Володя касается Саны, пожалуй, даже слишком бережно — касается так, будто у нее нет кожи: да у нее и впрямь, поражается он, нет кожи! Женщина без кожи: что с ней делать теперь?..
Она вертит в руках концентрат стеклоомылителя и, читая по слогам меры предосторожности — «Не принимать внутрь, вызывает отравление», — начинает с чистого листа.
Она выплыла, конечно: это называется «взять себя в руки», «поставить голову на место» — как там еще говорят? Душа отторгает чужеродную, сотканную из боли, субстанцию: вытеснение, замещение, как учили… Слова-слова, думает Сана, много-много слов, как много, целая бесконечность! Хрустальная «восьмерка» не ею изобретенного любовного велосипеда разбивается вдребезги, аmen.

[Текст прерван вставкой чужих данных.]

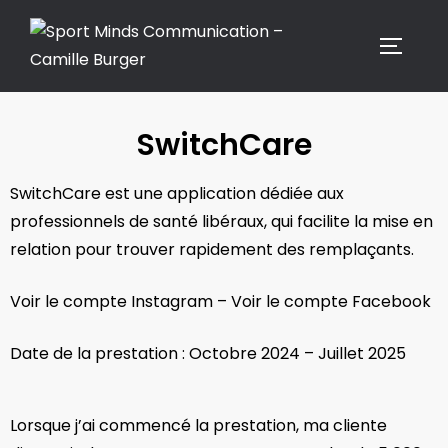
SwitchCare
SwitchCare est une application dédiée aux
professionnels de santé libéraux, qui facilite la mise en
relation pour trouver rapidement des remplaçants.
Voir le compte Instagram
–
Voir le compte Facebook
Date de la prestation : Octobre 2024 – Juillet 2025
Lorsque j’ai commencé la prestation, ma cliente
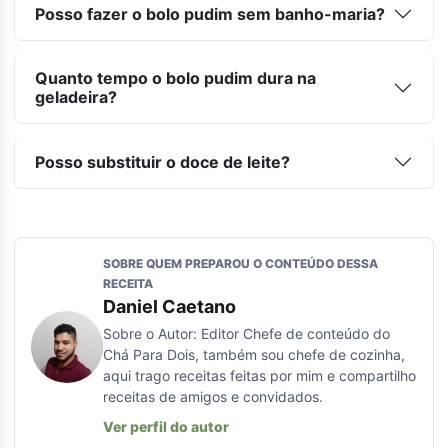
Posso fazer o bolo pudim sem banho-maria?
Quanto tempo o bolo pudim dura na
geladeira?
Posso substituir o doce de leite?
SOBRE QUEM PREPAROU O CONTEÚDO DESSA
RECEITA
Daniel Caetano
Sobre o Autor: Editor Chefe de conteúdo do
Chá Para Dois, também sou chefe de cozinha,
aqui trago receitas feitas por mim e compartilho
receitas de amigos e convidados.
Ver perfil do autor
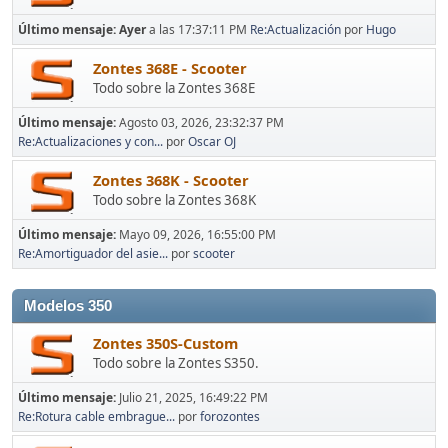
Último mensaje:
Ayer
a las 17:37:11 PM
Re:Actualización
por
Hugo
Zontes 368E - Scooter
Todo sobre la Zontes 368E
Último mensaje:
Agosto 03, 2026, 23:32:37 PM
Re:Actualizaciones y con...
por
Oscar OJ
Zontes 368K - Scooter
Todo sobre la Zontes 368K
Último mensaje:
Mayo 09, 2026, 16:55:00 PM
Re:Amortiguador del asie...
por
scooter
Modelos 350
Zontes 350S-Custom
Todo sobre la Zontes S350.
Último mensaje:
Julio 21, 2025, 16:49:22 PM
Re:Rotura cable embrague...
por
forozontes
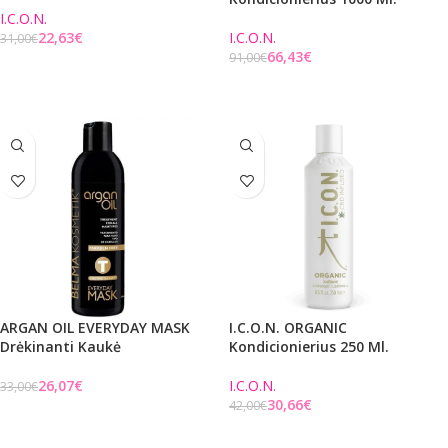
I.C.O.N.
22,63
€
I.C.O.N.
31,00
€
66,43
€
91,00
€
Į KREPŠELĮ
Į KREPŠELĮ
ARGAN OIL EVERYDAY MASK
I.C.O.N. ORGANIC
Drėkinanti Kaukė
Kondicionierius 250 Ml.
26,07
€
I.C.O.N.
33,00
€
30,66
€
42,00
€
Į KREPŠELĮ
Į KREPŠELĮ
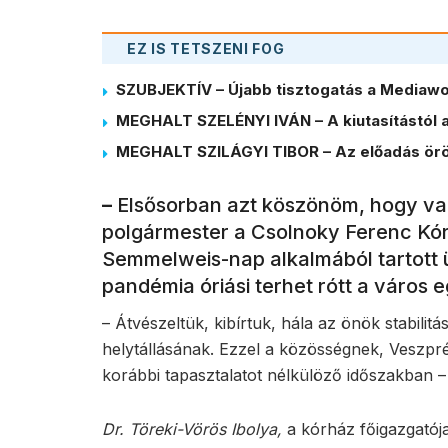
EZ IS TETSZENI FOG
SZUBJEKTÍV – Újabb tisztogatás a Mediawor
MEGHALT SZELÉNYI IVÁN – A kiutasítástól a
MEGHALT SZILÁGYI TIBOR – Az előadás örö
–
Elsősorban azt köszönöm, hogy v
polgármester a Csolnoky Ferenc Kór
Semmelweis-nap alkalmából tartott 
pandémia óriási terhet rótt a város 
– Átvészeltük, kibírtuk, hála az önök stabil
helytállásának. Ezzel a közösségnek, Veszpr
korábbi tapasztalatot nélkülöző időszakban 
Dr. Töreki-Vörös Ibolya,
a kórház főigazgatója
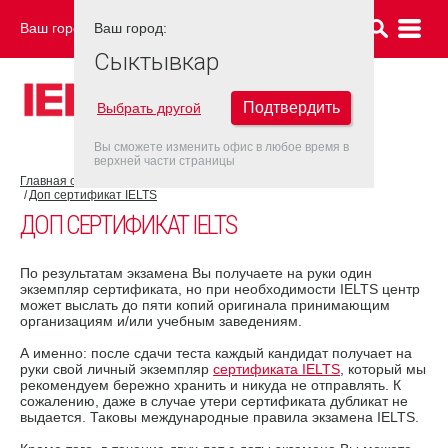
Ваш город:
Ваш город:
СЫКТЫВКАР
Сыктывкар
Подтвердить
Выбрать другой
Вы сможете изменить офис в любое время в
верхней части страницы
Главная страница
Об экзамене IELTS
Результат IELTS
Доп сертификат IELTS
ДОП СЕРТИФИКАТ IELTS
По результатам экзамена Вы получаете на руки один
экземпляр сертификата, но при необходимости IELTS центр
может выслать до пяти копий оригинала принимающим
организациям и/или учебным заведениям.
А именно: после сдачи теста каждый кандидат получает на
руки свой личный экземпляр
сертификата IELTS
, который мы
рекомендуем бережно хранить и никуда не отправлять. К
сожалению, даже в случае утери сертификата дубликат не
выдается. Таковы международные правила экзамена IELTS.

Итак, по пунктам: вытеснение, замещение. «Всё хо-ро-шо, всё оч-чень хо-ро-шо, и будет только лучше» — аффирмация; а то, что на душе саднит… что ж, ларчик-то цел: подарок П., идеальная тара для пепла (отбросы анимы, скажет потом Сана) — вот, собственно, и всё.
И всё?.. Неужто — всё? А дальше? После «всего»?.. После пепла, пусть и нежнейшего дымчатого оттенка, пусть и пахнувшего сандалом, розмарином, бергамотом — что? А дальше, Сана, играем в доктора. «День сурка» помнишь? Надо сделать, как там… — В смысле?.. — Начало истории переписать. Как будто не было ничего… — Как это начало истории переписать? Что значит — не было ничего, если все было? Если ты сам, все что было, и спровоцировал?.. — Ты не понимаешь. Если переписать начало истории, всё по-другому будет. Мы ведь не сможем, как бы я ни лю… — А ты и не любил. Никого, даже себя.